Subway - the sandwich chain has deployed smart fridges in some locations in the US which allow customers to talk to the fridge about products inside. The fridge is fully cashless and gives customers anytime access to Subway products.
Walmart - the retail giant has been developing its AI infrastructure for years and as a result, much of its operations are now supported by the tech. When Hurricane Ian forced the company to close a large distribution hub last year, it used AI-powered simulation to reroute deliveries from other hubs to ensure stores stayed stocked.Subscribe now
#4. What’s Next For AI?
AI is going to become more capable, and fast. Right now, it still has some hurdles to overcome before it makes sci-fi-level impacts on the F&B world, however.
High Costs - Implementing AI in the food and beverage industry can be costly. Systems that automate production for example come with a high price tag and are only options for companies with the resources and infrastructure to fully benefit from them. There is a risk AI-powered conglomerates may corner the market with smaller firms left unable to compete.
Skill Gap. AI is complex. It requires specialist knowledge to implement effectively and maintain. There is currently a deficit of skilled AI workers in the F&B industry.
“The machines are taking our jobs” - it’s a legitimate fear that AI could replace human positions, and create a backlash. But it’s important to recognize that this technology will create new tasks and new roles.
Privacy - personalization requires a deep understanding of customer data. Reports show that 81% of consumers are concerned about providing their data for marketing, consumer experience, and other services. F&B companies using consumer data for AI-powered systems, such as personalized meal planning, must be clear about what data they collect and how it’s processed.
Transparency - It’s not always clear how AI is making decisions. As the F&B industry is highly regulated, AI’s lack of clarity may cause compliance issues.

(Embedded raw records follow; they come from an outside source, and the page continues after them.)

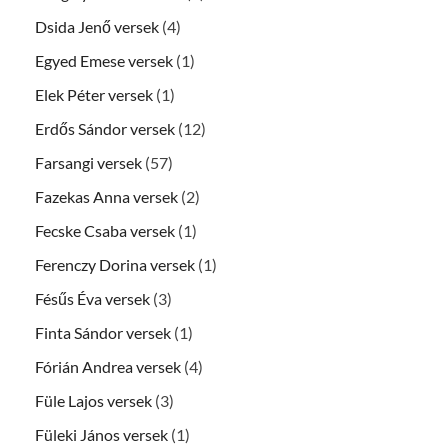
Dsida Jenő versek
(4)
Egyed Emese versek
(1)
Elek Péter versek
(1)
Erdős Sándor versek
(12)
Farsangi versek
(57)
Fazekas Anna versek
(2)
Fecske Csaba versek
(1)
Ferenczy Dorina versek
(1)
Fésűs Éva versek
(3)
Finta Sándor versek
(1)
Fórián Andrea versek
(4)
Füle Lajos versek
(3)
Füleki János versek
(1)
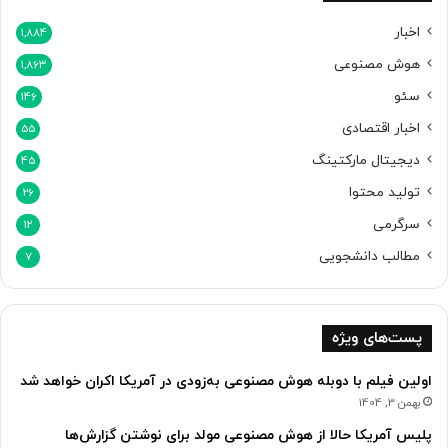
م
ق
اخبار
1,884
ا
هوش مصنوعی
1,863
م
ا
سئو
146
ت
اخبار اقتصادی
س
55
ی
دیجیتال مارکتینگ
45
ا
تولید محتوا
س
26
ی
سرگرمی
12
مطالب دانشجویی
7
پست‌های ویژه
اولین فیلم با دوبله هوش مصنوعی به‌زودی در آمریکا اکران خواهد شد
بهمن 3, 1404
پلیس آمریکا حالا از هوش مصنوعی مولد برای نوشتن گزارش‌ها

Despite these challenges, it’s important to recognize that it’s still early days in the era of AI. Right now many F&B players are focussing on exploring the potential of the technology for their business. What’s important now is that companies stay aware of the shortcomings of AI as they experiment with it.
After all, AI brings game-changing benefits. From a 10X reduction in product development timelines to increased sales from eerily accurate food recommendations, the tech offers F&B a new world of efficiency, agility, and innovation. Past the point of no return, companies only option is to explore and adapt.
📈 Numbers On The Market For AI
Can be enjoyed during an 🛗 ride.
What is the size of the AI opportunity for F&B? We asked Google and aggregated the deluge of estimates to save you some time.
Overall, PWC estimates that AI will contribute over 15 trillion USD to the global economy by 2030.
According to a McKinsey survey, global adoption of AI has doubled since 2017, with around 50% of companies now having employed AI in some form or another.
APAC - the overall market for AI in APAC is projected to reach 12.5 billion in APAC by 2025.